═══ The records
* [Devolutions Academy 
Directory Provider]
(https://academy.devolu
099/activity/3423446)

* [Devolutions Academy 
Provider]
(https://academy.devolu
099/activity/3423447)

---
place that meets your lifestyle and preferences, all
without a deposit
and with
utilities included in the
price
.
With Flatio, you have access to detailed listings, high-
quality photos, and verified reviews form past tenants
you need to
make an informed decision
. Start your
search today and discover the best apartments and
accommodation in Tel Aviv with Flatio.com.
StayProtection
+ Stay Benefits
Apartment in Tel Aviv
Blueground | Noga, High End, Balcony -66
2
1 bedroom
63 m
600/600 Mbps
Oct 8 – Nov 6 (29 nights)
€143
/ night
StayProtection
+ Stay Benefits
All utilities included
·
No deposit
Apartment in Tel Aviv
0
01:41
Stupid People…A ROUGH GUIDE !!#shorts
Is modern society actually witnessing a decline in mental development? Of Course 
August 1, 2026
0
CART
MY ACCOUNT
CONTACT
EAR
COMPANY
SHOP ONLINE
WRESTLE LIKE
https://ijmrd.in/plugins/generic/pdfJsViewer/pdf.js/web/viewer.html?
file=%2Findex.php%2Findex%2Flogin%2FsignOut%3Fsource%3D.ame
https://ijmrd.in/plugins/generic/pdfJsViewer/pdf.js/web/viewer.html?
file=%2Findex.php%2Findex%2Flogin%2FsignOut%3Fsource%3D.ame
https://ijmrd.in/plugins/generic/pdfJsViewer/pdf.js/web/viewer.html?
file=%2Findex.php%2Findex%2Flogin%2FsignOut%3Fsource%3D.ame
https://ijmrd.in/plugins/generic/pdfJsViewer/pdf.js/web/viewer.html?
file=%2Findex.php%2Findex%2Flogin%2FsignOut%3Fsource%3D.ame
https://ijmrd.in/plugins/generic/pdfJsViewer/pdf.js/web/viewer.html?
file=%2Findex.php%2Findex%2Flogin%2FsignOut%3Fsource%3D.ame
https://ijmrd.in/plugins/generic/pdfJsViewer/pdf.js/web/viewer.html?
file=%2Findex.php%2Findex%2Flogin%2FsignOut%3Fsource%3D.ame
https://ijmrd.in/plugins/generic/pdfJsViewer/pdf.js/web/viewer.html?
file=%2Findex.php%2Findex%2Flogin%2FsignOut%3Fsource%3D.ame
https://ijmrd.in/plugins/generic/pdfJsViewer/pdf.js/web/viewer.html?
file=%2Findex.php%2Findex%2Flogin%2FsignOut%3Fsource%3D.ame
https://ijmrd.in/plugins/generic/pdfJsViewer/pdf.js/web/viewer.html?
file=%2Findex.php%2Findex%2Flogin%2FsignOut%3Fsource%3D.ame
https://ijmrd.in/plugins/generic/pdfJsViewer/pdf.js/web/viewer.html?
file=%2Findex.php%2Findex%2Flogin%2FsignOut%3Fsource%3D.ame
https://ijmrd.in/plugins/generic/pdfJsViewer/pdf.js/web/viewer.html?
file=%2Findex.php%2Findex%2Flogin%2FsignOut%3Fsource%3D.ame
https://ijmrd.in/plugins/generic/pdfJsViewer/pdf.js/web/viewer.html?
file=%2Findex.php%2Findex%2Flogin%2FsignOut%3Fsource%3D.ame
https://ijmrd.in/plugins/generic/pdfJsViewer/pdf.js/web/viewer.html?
══════
═══ The records
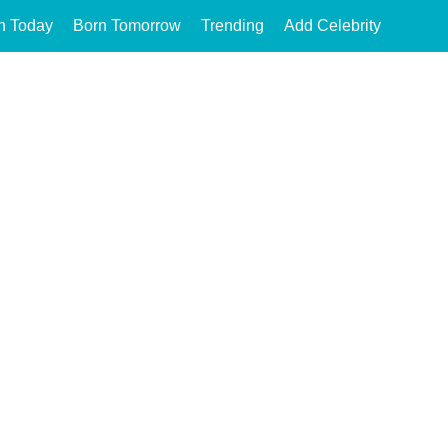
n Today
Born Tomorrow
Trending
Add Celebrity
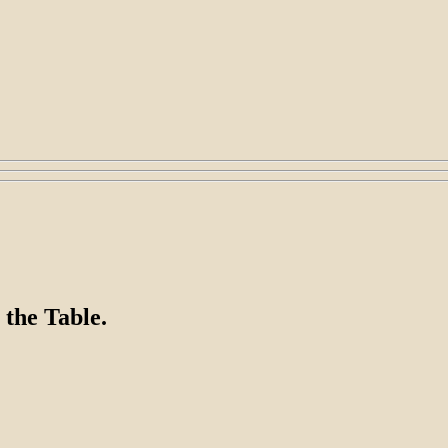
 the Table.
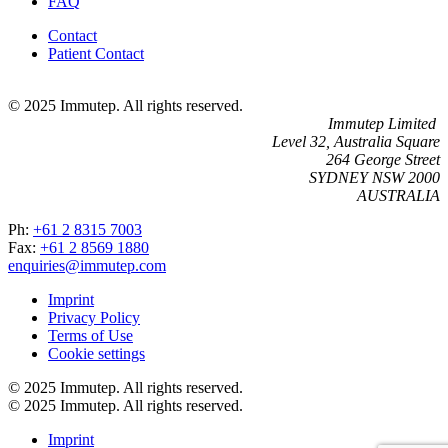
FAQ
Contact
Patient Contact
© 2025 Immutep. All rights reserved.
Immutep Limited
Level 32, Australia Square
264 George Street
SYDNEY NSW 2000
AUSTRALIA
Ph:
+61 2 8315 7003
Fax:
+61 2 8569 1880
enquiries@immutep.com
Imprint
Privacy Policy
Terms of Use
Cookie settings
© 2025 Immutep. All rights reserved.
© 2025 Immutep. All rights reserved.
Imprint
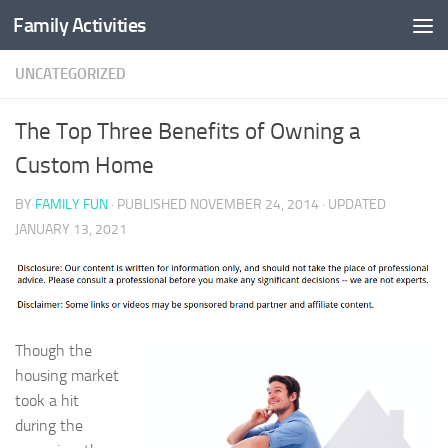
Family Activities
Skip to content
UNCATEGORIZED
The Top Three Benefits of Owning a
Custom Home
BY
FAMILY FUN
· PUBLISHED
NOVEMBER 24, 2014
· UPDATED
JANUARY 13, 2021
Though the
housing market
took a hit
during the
══════
* _What to do_: Write only the number of lines above that contain "utilities".

* _Answer area_: 2